DIANA: I’m Diana. I come from Cairns, far north Queensland, and I was raised in Atherton, Tabelands.
INTERVIEWER: You’ve got nieces and nephews?
DIANA: I’ve got a few nieces and nephews, yeah.
INTERVIEWER: How many have you got?
DIANA: I’ve got about four nephews and two nieces. Well, I think one of the things we do as a family, because we come from a single parent family – so there’s my mum and my two sisters … we’re like four women getting together with the kids. And I think it’s just grandmother and aunties and the sisters with their kids. And what’s special about us when we get together is we really do that when we’ve time away from work and we can get together. And we usually do that. We try to make up for those times on special occasions, and it’s really special for us to get together as a group and as a family … We do a lot of reminiscing about our culture and that … We talk about things like granddad, and my mum would be there and we’d always talk about stories about nan and granddad and aunty, and we’d talk catch up about who we’d bumped into and the people that we saw … We’d talk about people that we see and that’s catching up with stuff, that’s getting together with the kids.
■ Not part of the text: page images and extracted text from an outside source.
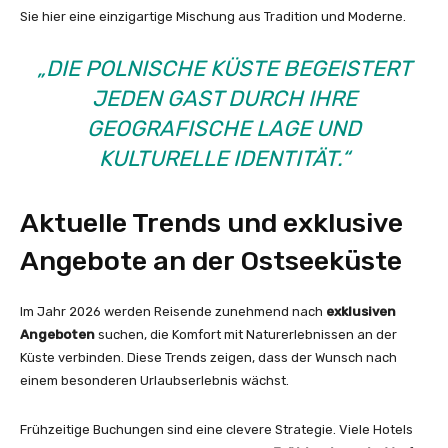
Sie hier eine einzigartige Mischung aus Tradition und Moderne.
„DIE POLNISCHE KÜSTE BEGEISTERT
JEDEN GAST DURCH IHRE
GEOGRAFISCHE LAGE UND
KULTURELLE IDENTITÄT.“
Aktuelle Trends und exklusive
Angebote an der Ostseeküste
Im Jahr 2026 werden Reisende zunehmend nach
exklusiven
Angeboten
suchen, die Komfort mit Naturerlebnissen an der
Küste verbinden. Diese Trends zeigen, dass der Wunsch nach
einem besonderen Urlaubserlebnis wächst.
Frühzeitige Buchungen sind eine clevere Strategie. Viele Hotels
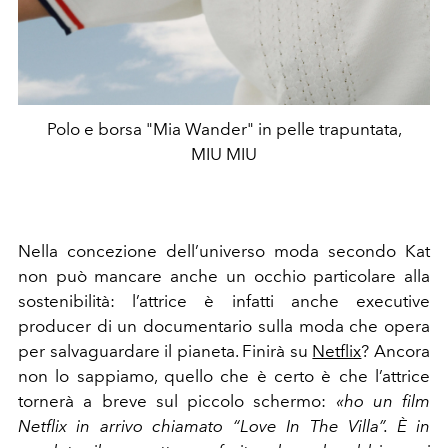
Polo e borsa "Mia Wander" in pelle trapuntata,
MIU MIU
Nella concezione dell’universo moda secondo Kat
non può mancare anche un occhio
particolare alla
sostenibilità: l’attrice è infatti anche executive
producer di un documentario sulla moda che opera
per salvaguardare il pianeta. Finirà su
Netflix
? Ancora
non lo sappiamo, quello che è certo è che l’attrice
tornerà a breve sul piccolo schermo:
«ho un film
Netflix in arrivo chiamato “Love In The Villa”. È in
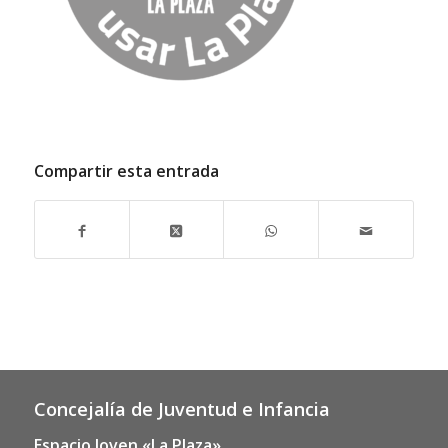
Compartir esta entrada
Concejalía de Juventud e Infancia
Espacio Joven «La Plaza»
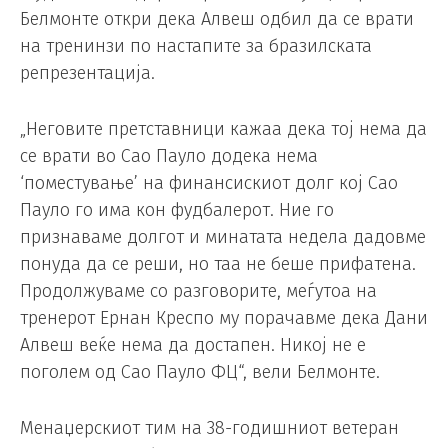
Белмонте откри дека Алвеш одбил да се врати
на тренинзи по настапите за бразилската
репрезентација.
„Неговите претставници кажаа дека тој нема да
се врати во Сао Пауло додека нема
‘поместување’ на финансискиот долг кој Сао
Пауло го има кон фудбалерот. Ние го
признаваме долгот и минатата недела дадовме
понуда да се реши, но таа не беше прифатена.
Продолжуваме со разговорите, меѓутоа на
тренерот Ернан Креспо му порачавме дека Дани
Алвеш веќе нема да достапен. Никој не е
поголем од Сао Пауло ФЦ“, вели Белмонте.
Менаџерскиот тим на 38-годишниот ветеран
… Two of us live here in Cairns … one of my sisters [is] in Cairns with the kid … We go up there to mum and my other sister who’s got kids and we make a night of it. We go up, we might spend the night up there or we’ll get together on Saturday and we’ll organise a big feed and Jude, my sister, she’ll do the roast and mum will come with something for all the grandchildren. And we’ll come – you know, aunties coming with stuff as well. And it truly is actually part of our culture because that’s the way we grew up, and we’re still sort of clinging to that. I mean, we lost our grandparents who taught us that culture, but we’re still trying to keep that culture. And part of that culture is everybody from that family – the grandparents, the aunties and uncles, and the kids – all get together and do stuff together.
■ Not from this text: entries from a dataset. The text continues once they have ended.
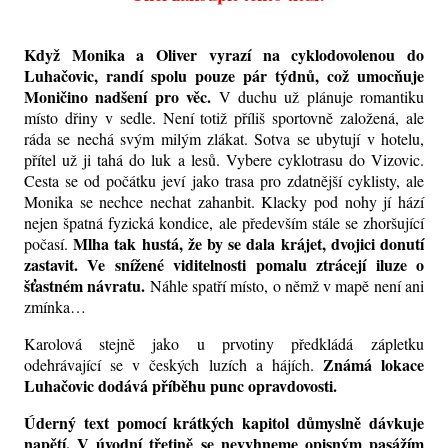
Když Monika a Oliver vyrazí na cyklodovolenou do
Luhačovic, randí spolu pouze pár týdnů, což umocňuje
Moničino nadšení pro věc.
V duchu už plánuje romantiku
místo dřiny v sedle. Není totiž příliš sportovně založená, ale
ráda se nechá svým milým zlákat. Sotva se ubytují v hotelu,
přítel už ji tahá do luk a lesů. Vybere cyklotrasu do Vizovic.
Cesta se od počátku jeví jako trasa pro zdatnější cyklisty, ale
Monika se nechce nechat zahanbit. Klacky pod nohy jí hází
nejen špatná fyzická kondice, ale především stále se zhoršující
Mlha tak hustá, že by se dala krájet, dvojici donutí
počasí.
zastavit. Ve snížené viditelnosti pomalu ztrácejí iluze o
šťastném návratu.
Náhle spatří místo, o němž v mapě není ani
zmínka…
Karolová stejně jako u prvotiny předkládá zápletku
Známá lokace
odehrávající se v českých luzích a hájích.
Luhačovic dodává příběhu punc opravdovosti.
Úderný text pomocí krátkých kapitol důmyslně dávkuje
napětí. V úvodní třetině se nevyhneme opisným pasážím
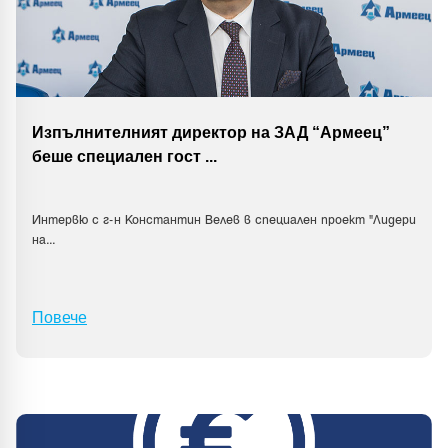
Изпълнителният директор на ЗАД “Армеец”
беше специален гост
...
Интервю с г-н Константин Велев в специален проект "Лидери
на
...
Повече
INTERVIEWER: You make sure you pass that down?
DIANA: Yeah … My family is Torres Strait Islander and one of my sisters, her partner, is a local Aboriginal boy and his mother was born up in the Tablelands. She actually was born under a tree in Herberton. She recently passed away too, so we keep that culture together as well. So now we’ve lost our Elders, we actually celebrate a lot together with my in-laws … Now, when we do get together, it’s all of us – it’s all the aunties and uncles from either side – and we get to do something together, and it’s keeping it together.
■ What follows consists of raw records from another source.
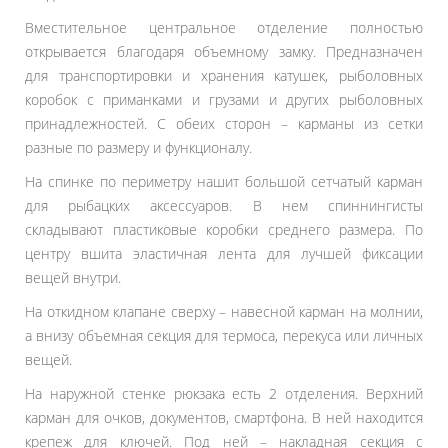
Вместительное центральное отделение полностью
открывается благодаря объемному замку. Предназначен
для транспортировки и хранения катушек, рыболовных
коробок с приманками и грузами и других рыболовных
принадлежностей. С обеих сторон – карманы из сетки
разные по размеру и функционалу.
На спинке по периметру нашит большой сетчатый карман
для рыбацких аксессуаров. В нем спиннингисты
складывают пластиковые коробки среднего размера. По
центру вшита эластичная лента для лучшей фиксации
вещей внутри.
На откидном клапане сверху – навесной карман на молнии,
а внизу объемная секция для термоса, перекуса или личных
вещей.
На наружной стенке рюкзака есть 2 отделения. Верхний
карман для очков, документов, смартфона. В ней находится
крепеж для ключей. Под ней – накладная секция с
INTERVIEWER: Do you try to get back to Torres Strait with your family as well?
DIANA: My grandparents were born in the Torres Straits, but they actually came here after the war and settle in Babinda, and they had their children in Babinda. So some of my aunties and uncles are married to – have – Aboriginal partners. So I’ve got Aboriginal and Torres Strait Islander culture as well.
INTERVIEWER: As an aunty do you spoil the kids or do you try to discipline them?
DIANA: I’m terrible because I don’t have kids of my own. I would just give them whatever they want. I made a mistake of that once, taking them shopping … I took them down the lolly isle and I said pick out a packet. Three children, and it’s almost a fist-fight and it took half an hour to get them out of there … My sister said to me one thing you learn as a parent, you never offer the child to make a choice because they will never make up their mind. You’ve got to make up their mind for them.
INTERVIEWER: Is there anything else you want to say?
DIANA: I think that’s [it] in a nutshell. I think I did say it in a nutshell. That relates – I think a lot of people, Indigenous people in the community, even non-Indigenous people and people from other cultures, would really relate to that story because we’re working more and becoming more nuclear families than before.